» **ABOUT THIS EXERCISE**
Output a verbatim copy of the data, cut off after the line that contains "rocake.office@gmail.com".

» **RECORDS SUPPLIED**
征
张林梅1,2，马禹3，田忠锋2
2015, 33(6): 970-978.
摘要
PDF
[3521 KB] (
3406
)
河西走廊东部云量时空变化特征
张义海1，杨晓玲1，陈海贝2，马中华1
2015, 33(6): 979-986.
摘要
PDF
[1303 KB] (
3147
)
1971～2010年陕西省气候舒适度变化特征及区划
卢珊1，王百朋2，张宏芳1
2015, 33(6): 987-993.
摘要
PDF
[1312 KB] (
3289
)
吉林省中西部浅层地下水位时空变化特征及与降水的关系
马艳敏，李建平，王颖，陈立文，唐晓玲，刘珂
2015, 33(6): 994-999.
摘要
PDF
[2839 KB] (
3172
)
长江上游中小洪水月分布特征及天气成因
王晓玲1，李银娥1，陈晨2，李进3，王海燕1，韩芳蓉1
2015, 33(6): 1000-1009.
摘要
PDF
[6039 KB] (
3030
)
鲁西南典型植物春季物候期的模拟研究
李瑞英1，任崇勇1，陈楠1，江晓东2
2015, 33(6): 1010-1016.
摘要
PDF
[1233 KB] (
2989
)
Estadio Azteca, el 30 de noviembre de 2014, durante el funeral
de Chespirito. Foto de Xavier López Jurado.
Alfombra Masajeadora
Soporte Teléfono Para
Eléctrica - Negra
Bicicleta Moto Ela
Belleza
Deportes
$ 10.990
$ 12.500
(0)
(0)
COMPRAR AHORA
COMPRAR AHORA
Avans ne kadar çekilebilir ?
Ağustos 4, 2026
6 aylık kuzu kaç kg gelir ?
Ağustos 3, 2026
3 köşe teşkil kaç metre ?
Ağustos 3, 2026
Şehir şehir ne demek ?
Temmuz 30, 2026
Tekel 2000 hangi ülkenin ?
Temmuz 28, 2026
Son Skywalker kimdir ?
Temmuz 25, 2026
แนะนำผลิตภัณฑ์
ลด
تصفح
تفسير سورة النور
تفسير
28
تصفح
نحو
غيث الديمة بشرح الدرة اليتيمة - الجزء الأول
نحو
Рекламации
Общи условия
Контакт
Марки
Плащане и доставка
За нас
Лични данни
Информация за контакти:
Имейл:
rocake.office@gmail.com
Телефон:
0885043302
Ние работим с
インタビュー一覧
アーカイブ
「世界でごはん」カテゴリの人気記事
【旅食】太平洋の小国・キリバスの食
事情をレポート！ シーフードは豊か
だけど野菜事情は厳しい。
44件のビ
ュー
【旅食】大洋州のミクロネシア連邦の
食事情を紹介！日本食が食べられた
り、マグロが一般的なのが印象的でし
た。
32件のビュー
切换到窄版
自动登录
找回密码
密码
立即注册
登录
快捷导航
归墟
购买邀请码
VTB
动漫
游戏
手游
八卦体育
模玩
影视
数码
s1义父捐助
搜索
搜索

» **WRITTEN RESPONSE**
征
张林梅1,2，马禹3，田忠锋2
2015, 33(6): 970-978.
摘要
PDF
[3521 KB] (
3406
)
河西走廊东部云量时空变化特征
张义海1，杨晓玲1，陈海贝2，马中华1
2015, 33(6): 979-986.
摘要
PDF
[1303 KB] (
3147
)
1971～2010年陕西省气候舒适度变化特征及区划
卢珊1，王百朋2，张宏芳1
2015, 33(6): 987-993.
摘要
PDF
[1312 KB] (
3289
)
吉林省中西部浅层地下水位时空变化特征及与降水的关系
马艳敏，李建平，王颖，陈立文，唐晓玲，刘珂
2015, 33(6): 994-999.
摘要
PDF
[2839 KB] (
3172
)
长江上游中小洪水月分布特征及天气成因
王晓玲1，李银娥1，陈晨2，李进3，王海燕1，韩芳蓉1
2015, 33(6): 1000-1009.
摘要
PDF
[6039 KB] (
3030
)
鲁西南典型植物春季物候期的模拟研究
李瑞英1，任崇勇1，陈楠1，江晓东2
2015, 33(6): 1010-1016.
摘要
PDF
[1233 KB] (
2989
)
Estadio Azteca, el 30 de noviembre de 2014, durante el funeral
de Chespirito. Foto de Xavier López Jurado.
Alfombra Masajeadora
Soporte Teléfono Para
Eléctrica - Negra
Bicicleta Moto Ela
Belleza
Deportes
$ 10.990
$ 12.500
(0)
(0)
COMPRAR AHORA
COMPRAR AHORA
Avans ne kadar çekilebilir ?
Ağustos 4, 2026
6 aylık kuzu kaç kg gelir ?
Ağustos 3, 2026
3 köşe teşkil kaç metre ?
Ağustos 3, 2026
Şehir şehir ne demek ?
Temmuz 30, 2026
Tekel 2000 hangi ülkenin ?
Temmuz 28, 2026
Son Skywalker kimdir ?
Temmuz 25, 2026
แนะนำผลิตภัณฑ์
ลด
تصفح
تفسير سورة النور
تفسير
28
تصفح
نحو
غيث الديمة بشرح الدرة اليتيمة - الجزء الأول
نحو
Рекламации
Общи условия
Контакт
Марки
Плащане и доставка
За нас
Лични данни
Информация за контакти:
Имейл:
rocake.office@gmail.com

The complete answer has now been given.